During one of his interviews, Anthony Bourdain claimed that he wanted to try anything once, as long as the risks involved were manageable. It’s possible he found himself in a situation that put him, especially as a CNN “personality,” in the midst of an adventure with risk factors that neither he nor anyone else could manage. For someone whose celebrity sprang from his exposure to the repulsive underbelly of the culinary establishments of the world, an anti-hero who sometimes relished joining in the scuffle for outcasts and underdogs, Bourdain’s proximity to the fragile cognitive fault line between sanity and madness rendered him just like the rest of us--an outcast, an underling, a victim of the present American circumstance.  President Trump has a zealous determination to prove to the world he is as powerful as the make-believe oligarch in the television commercial—the one with the tiny giraffe—who proclaims, “Opulence, I has it.”

Could it be that this tsunami of grandiose tastelessness wrought by the leader of the free world is what ultimately compelled not only Anthony Bourdain to end his life but all the other nameless suicide victims being tracked by experts in the field? Is it possible to draw a direct line from today’s news headlines to the increasing number of suicides in the U.S.? Americans who are far less visible than Mr. Bourdain are drinking lead-poisoned water while citizens of color are ignored in times of desperate need. Funding for children’s healthcare is under attack while many of our “elected representatives” are busy looking for the next handout from corporate lobbyists. Our life-giving planet is in terrible distress, threatening our very existence. Depressing? Hell, yes.

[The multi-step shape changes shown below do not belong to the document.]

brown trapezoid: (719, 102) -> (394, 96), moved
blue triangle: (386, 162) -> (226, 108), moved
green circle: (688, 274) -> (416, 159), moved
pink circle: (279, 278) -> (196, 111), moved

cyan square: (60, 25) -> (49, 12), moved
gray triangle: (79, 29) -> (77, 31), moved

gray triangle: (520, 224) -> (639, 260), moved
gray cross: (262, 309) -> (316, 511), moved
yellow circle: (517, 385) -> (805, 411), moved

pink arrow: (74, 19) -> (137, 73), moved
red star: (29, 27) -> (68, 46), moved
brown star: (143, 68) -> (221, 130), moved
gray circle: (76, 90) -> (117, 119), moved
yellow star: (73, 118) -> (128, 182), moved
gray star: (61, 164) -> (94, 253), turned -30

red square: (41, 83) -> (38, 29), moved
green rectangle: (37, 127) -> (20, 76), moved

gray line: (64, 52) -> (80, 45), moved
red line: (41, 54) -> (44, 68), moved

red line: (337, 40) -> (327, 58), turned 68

It’s not hard to visualize Anthony Bourdain in a very old and exclusive French hotel, preparing for yet another CNN “Parts Unknown” episode near the town of Strasbourg. What caused him such deep despair? Did he dread filming the force-feeding of the geese that keep the Alsace pate fois gras industry alive? Was he overcome with the futility, monotony, and loneliness of constant travel? Or had life become an unmanageable adventure spun out of control? How else could anyone be so utterly despondent in such an idyllic place? He posted food pictures from his stay in the village of Kaysersberg on social media within hours before the breaking news about his suicide. 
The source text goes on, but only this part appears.